Supply is rolling over faster than demand.
New apartment supply peaked in 2024 and has since fallen sharply, with 2026–2027 projected to be among the lowest delivery years in more than a decade. While leasing remains competitive in select markets today, new supply is declining faster than absorption is slowing, setting up gradual occupancy improvement as excess units are worked through. Future competition is becoming more predictable as fewer projects pencil at today’s rents and financing costs, improving cash-flow visibility once current lease-up pressure clears.
Rent growth is bottoming, but dispersion matters more than averages.
After sub-1% national rent growth in 2025, forecasts for 2026 cluster in the 1–3% range, with recovery led by markets where supply pipelines have thinned.
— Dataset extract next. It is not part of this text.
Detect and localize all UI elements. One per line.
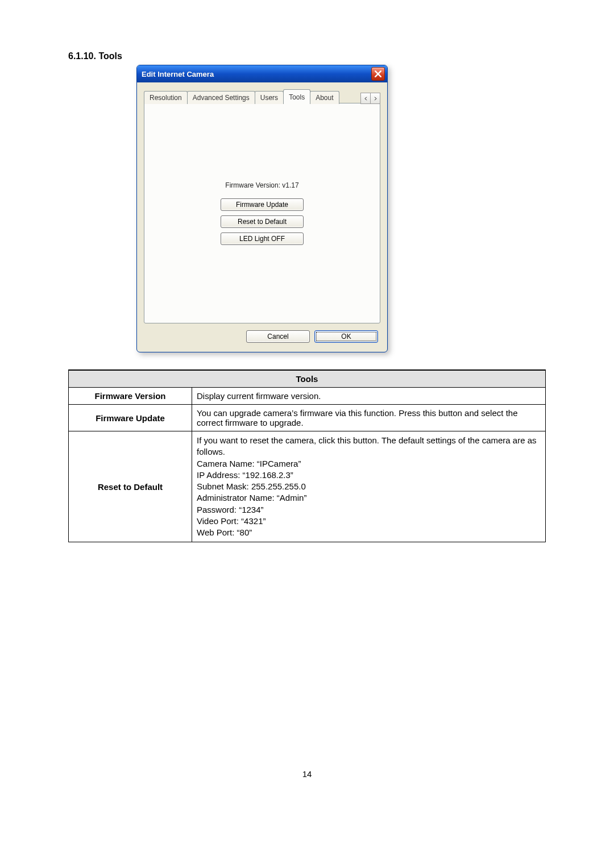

Sun Belt markets with heavier recent deliveries remain uneven, even as select metros such as Austin and Dallas continue to post strong absorption, according to CBRE. By contrast, several coastal and Midwest markets are stabilizing sooner due to tighter supply conditions. In this environment, returns in 2026 will be driven less by headline rent growth and more by where supply has truly reset, how renewal demand holds, and how effectively assets are operated through a slower-growth phase.
Capital is coming back, but pricing still reflects caution.
Transaction volume improved in 2025 as financing conditions eased, yet much of today’s activity is tied to loan maturities rather than a broad return to risk. Pricing is resetting to align with current debt costs and income, creating opportunities where capital structures no longer fit otherwise operationally sound assets. In this environment, returns are generally favoring conservative leverage and underwriting to today’s cash flow.
With rent growth expected to remain modest and financing structures leaving less room for error, outcomes will depend on how well individual assets generate cash flow and support their debt.
2
Behind the Scenes at Steadfast
Our new acquisition | Oxbow Hill Country
Earlier this month, Steadfast acquired Oxbow Hill Country, a 172-unit garden-style community in Boerne, Texas. The property sits in a supply-constrained Hill Country submarket and reflects the type of opportunity we are prioritizing in the current environment. At acquisition, occupancy was below stabilized levels, and the focus is on strengthening on-site execution and positioning the asset for long-term performance. As Bill Stoll, the Chief Investment Officer noted, this was a situation where the capital structure needed attention.
While not offered through Steadfast Direct, the transaction reflects the same underwriting approach and market selection criteria used across the platform.
We’re excited to welcome Lauren Ojeda as the new Community Manager at Estraya Boerne. Lauren brings more than 20 years of multifamily experience, with a strong background in affordable and workforce housing operations.
Estraya was acquired in late 2024 at approximately 78% occupancy and has since stabilized, currently operating at 94.1% occupancy. With the asset on firmer footing, the focus in 2026 shifts toward consistency, resident retention, and income quality rather than lease-up execution.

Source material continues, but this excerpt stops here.